Overmedication is one of fastest rising problems in psychiatry field worldwide
New findings challenge STAR*D, the 4,000-patient government study that shaped depression treatment guidelines for years. Reanalysis shows no clear benefit of follow-up antidepressants over placebo, and experts weigh in on the need for alternative treatment methods.
A new analysis published in the Journal of Clinical Psychopharmacology casts doubt on one of the most influential studies in modern psychiatry. When re-evaluated against randomized, placebo-controlled trials, most of the medication strategies used in the STAR*D trial, long seen as the gold standard for stepwise antidepressant care, show no measurable benefit beyond placebo.
The review compared STAR*D’s major treatment steps to real-world randomized controlled trial outcomes. Raising the SSRI dose, switching to another antidepressant, and adding common medications like bupropion or buspirone all failed to outperform placebo in blinded trials.
The only add-on with consistent clinical benefit was lithium – which is constantly prescribed less and is harder to access due to known toxic effects on, e.g., the thyroid gland and the kidneys.
“This study is a wake-up call,” said Dr. Hannah Nearney, clinical psychiatrist and UK Medical Director at Flow Neuroscience, a company that develops neuromodulation therapies for depression treatment. “Patients who don’t respond to the first antidepressant are often placed on a carousel of tweaks – higher doses, add-on pills, lateral switches – that produce side effects without providing real relief.”
An estimated 70% of patients with depression do not achieve remission with their first medication. Yet existing guidelines, based heavily on the STAR*D trial, still recommend drug modifications that, as reanalysis revealed, appear scientifically weak.

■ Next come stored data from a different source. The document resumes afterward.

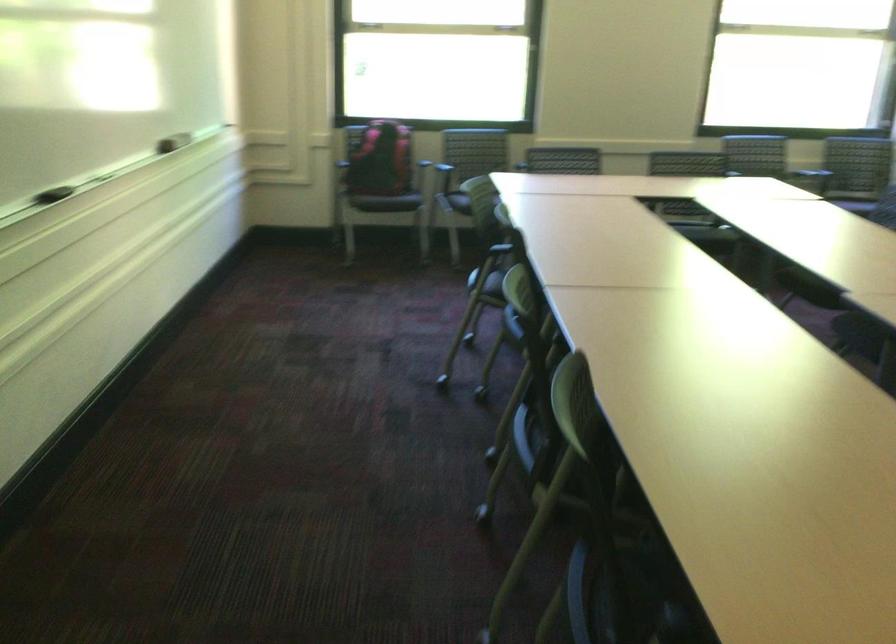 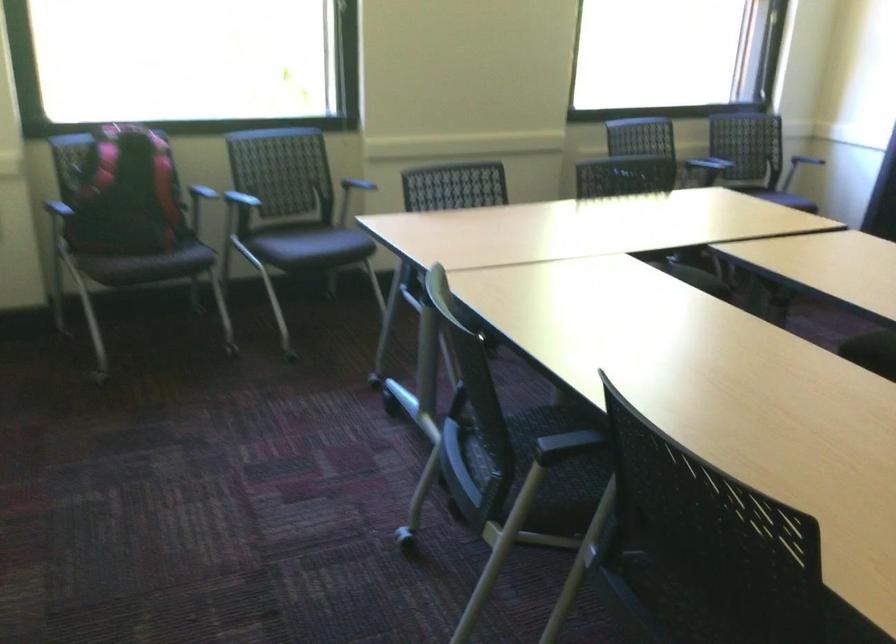 Find the pixel in the second image that matches (x=371, y=147) in the first image.

(125, 194) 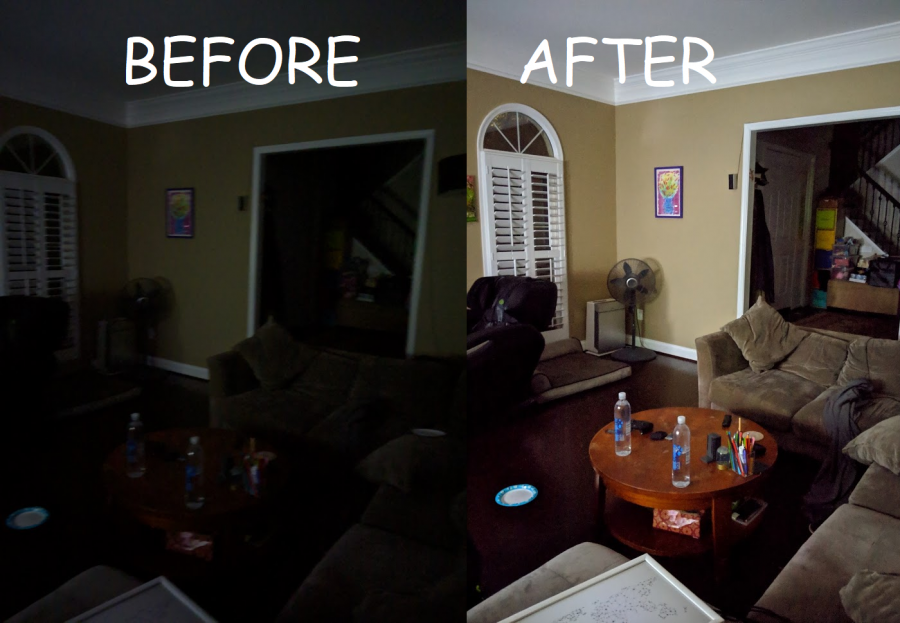 You are a GUI agent. You are given a task and a screenshot of the screen. Output one action in this format:
    pyautogui.click(x=<x>, y=<y>)
    Task: Click on the light room
    This screenshot has width=900, height=623.
    Given the screenshot: What is the action you would take?
    pyautogui.click(x=690, y=121) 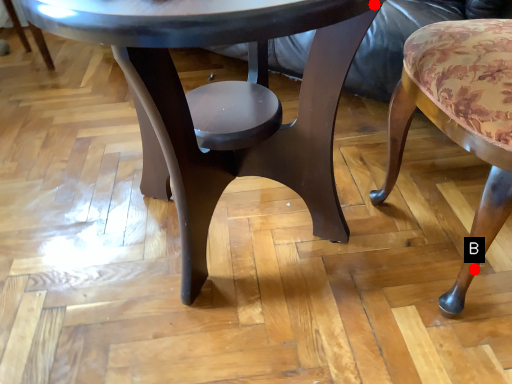 Question: Two points are circled on the image, labeled by A and B beside each circle. Which of the following is the farthest from the observer?

Choices:
 (A) A is further
 (B) B is further

Answer: (B) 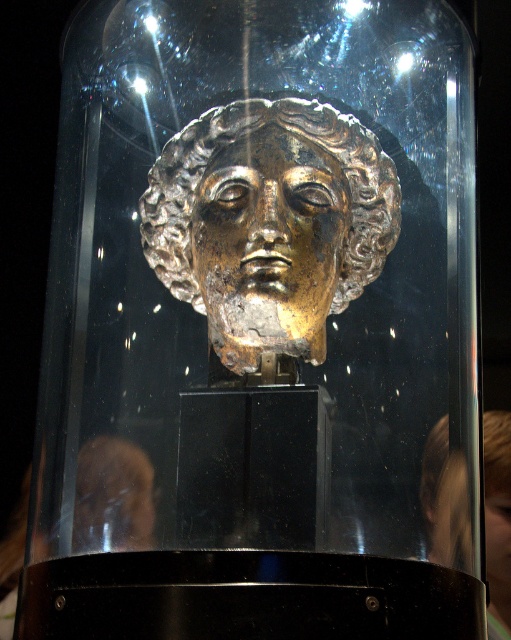 Identify the location of gold/gilded metallic bust at center. The image size is (511, 640). (269, 224).

Is gold/gilded metallic bust at center positioned at the back of gold/gilded bronze head at center?

Yes, gold/gilded metallic bust at center is behind gold/gilded bronze head at center.

You are a GUI agent. You are given a task and a screenshot of the screen. Output one action in this format:
    pyautogui.click(x=<x>, y=<y>)
    Task: Click on the gold/gilded metallic bust at center
    The image size is (511, 640).
    Given the screenshot: What is the action you would take?
    pyautogui.click(x=269, y=224)

Is gold/gilded bronze head at center smaller than gold metallic head at center?

Indeed, gold/gilded bronze head at center has a smaller size compared to gold metallic head at center.

Can you confirm if gold/gilded bronze head at center is bigger than gold metallic head at center?

Actually, gold/gilded bronze head at center might be smaller than gold metallic head at center.

Identify the location of gold/gilded bronze head at center. Image resolution: width=511 pixels, height=640 pixels. (269, 230).

Consider the image. Does gold/gilded metallic bust at center have a lesser width compared to gold metallic head at center?

No, gold/gilded metallic bust at center is not thinner than gold metallic head at center.

Is gold/gilded metallic bust at center closer to camera compared to gold metallic head at center?

No, it is behind gold metallic head at center.

Which is behind, point (336, 161) or point (438, 452)?

The point (336, 161) is behind.

You are a GUI agent. You are given a task and a screenshot of the screen. Output one action in this format:
    pyautogui.click(x=<x>, y=<y>)
    Task: Click on the gold/gilded metallic bust at center
    Image resolution: width=511 pixels, height=640 pixels.
    Given the screenshot: What is the action you would take?
    pyautogui.click(x=269, y=224) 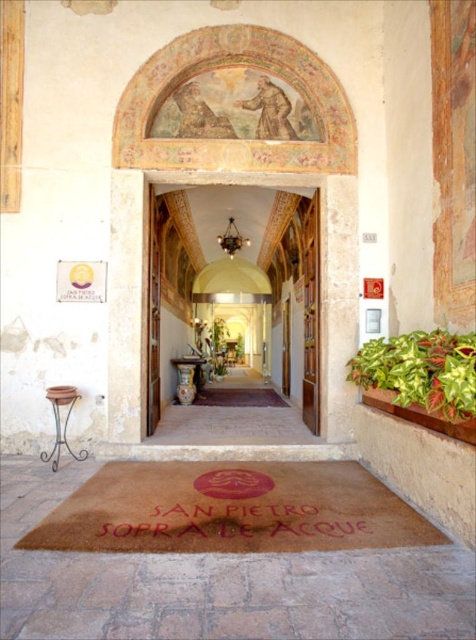 Between brown coir mat at center and green variegated leaf at right, which one is positioned lower?

brown coir mat at center

Does brown coir mat at center have a greater height compared to green variegated leaf at right?

No, brown coir mat at center is not taller than green variegated leaf at right.

Locate an element on the screen. This screenshot has height=640, width=476. brown coir mat at center is located at coordinates coord(230,509).

This screenshot has width=476, height=640. Identify the location of brown coir mat at center. click(230, 509).

Does matte gold door at center appear on the right side of brown matte doormat at center?

No, matte gold door at center is not to the right of brown matte doormat at center.

What do you see at coordinates (243, 284) in the screenshot? I see `matte gold door at center` at bounding box center [243, 284].

The width and height of the screenshot is (476, 640). Identify the location of matte gold door at center. (243, 284).

Between green variegated leaf at right and brown matte doormat at center, which one appears on the left side from the viewer's perspective?

brown matte doormat at center

Can you confirm if green variegated leaf at right is positioned below brown matte doormat at center?

No, green variegated leaf at right is not below brown matte doormat at center.

Is point (447, 413) less distant than point (266, 406)?

Yes, point (447, 413) is in front of point (266, 406).

The height and width of the screenshot is (640, 476). I want to click on green variegated leaf at right, so click(420, 371). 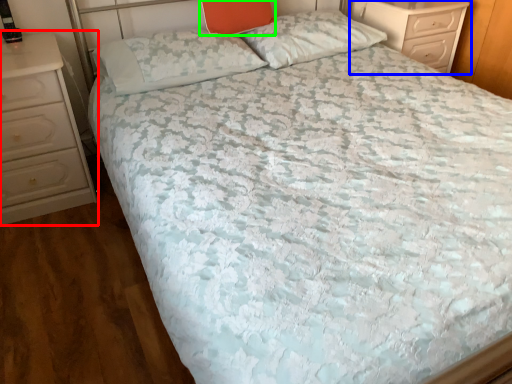 Question: Which is nearer to the chest of drawers (highlighted by a red box)? chest of drawers (highlighted by a blue box) or pillow (highlighted by a green box).

Choices:
 (A) chest of drawers
 (B) pillow

Answer: (B) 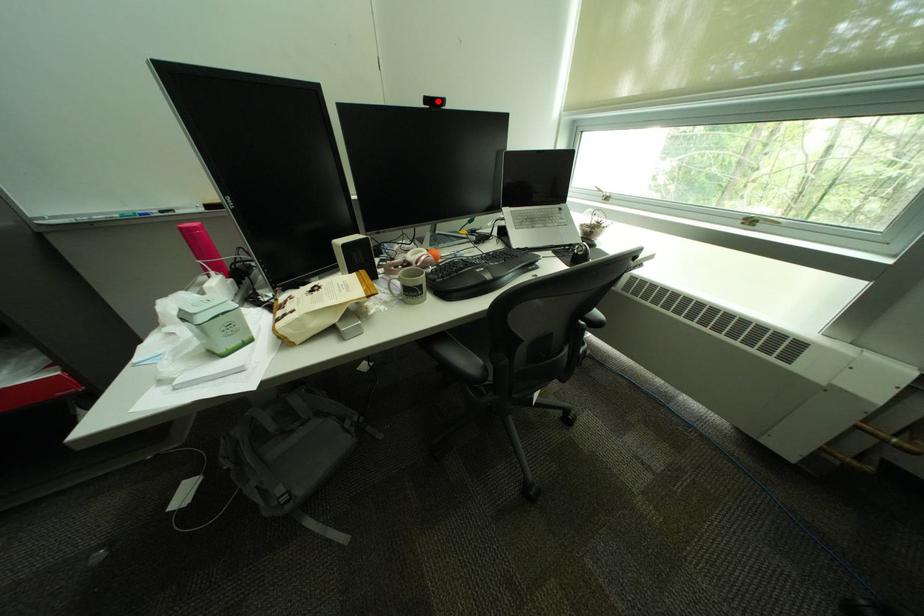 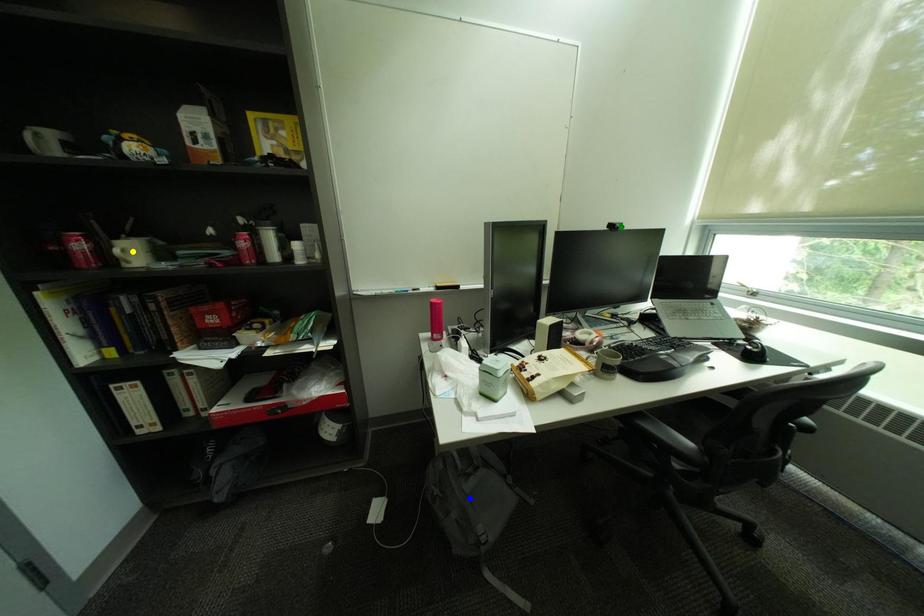 Question: I am providing you with two images of the same scene from different viewpoints. A red point is marked on the first image. You are given multiple points on the second image. Which mark in image 2 goes with the point in image 1?

Choices:
 (A) green point
 (B) yellow point
 (C) blue point

Answer: (A) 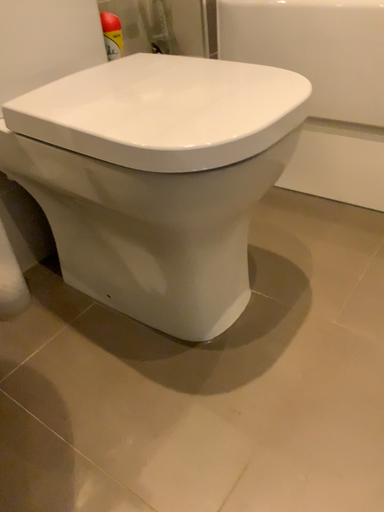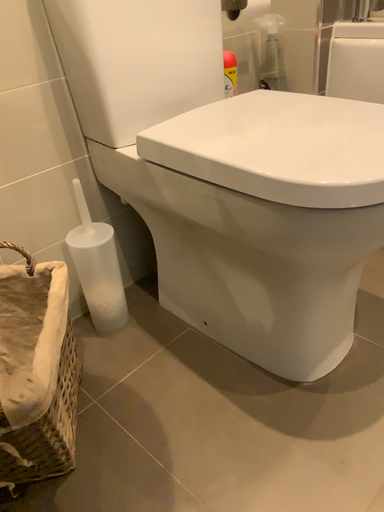 Question: How did the camera likely rotate when shooting the video?

Choices:
 (A) rotated right
 (B) rotated left

Answer: (B) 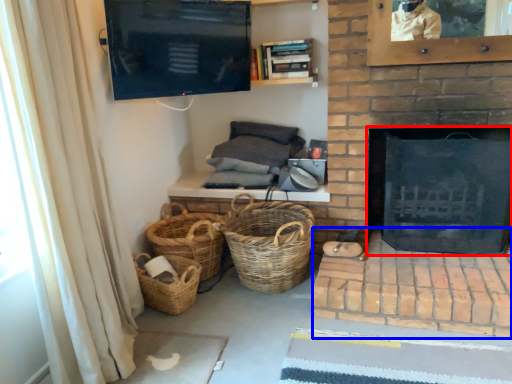 Question: Among these objects, which one is nearest to the camera, fireplace (highlighted by a red box) or brickwork (highlighted by a blue box)?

The new findings suggest these treatment steps may be driven more by expectation and placebo effects than by pharmacological mechanisms.
“This mirrors what we see every day in practice,” added Dr. Kultar Singh Garcha, NHS GP and Flow’s Global Medical Director. “Patients are stuck in trial-and-error cycles, not because we lack alternatives – but because those alternatives haven’t been prioritized in funding or regulation.”
One of those alternatives is transcranial direct current stimulation (tDCS) – a wearable, non-invasive brain stimulation technology backed by clinical trials. Flow Neuroscience, whose CE-certified device is already used in the NHS, says the findings highlight an urgent need to expand access to safe, proven, non-drug interventions.
“While tens of millions continue to cycle through barely effective drug combinations, validated neuromodulation therapies are still being overlooked or overregulated,” added Dr. Nearney. “We must give patients options grounded in science, and it must stay up-to-date. We’re living in a time where depression is becoming the next epidemic.”
The study’s authors argue for a rethinking of depression treatment models. As it claims, not all medications are ineffective – but the common practice of escalating doses or stacking drugs without placebo-controlled evidence may be doing more harm than good.
“This doesn’t mean medication should be abandoned,” Dr. Garcha concluded. “But if we’re going to recommend a new drug step, it has to outperform staying the course – not just look promising in an unblinded study. Otherwise, we’re replacing one flawed approach with another.”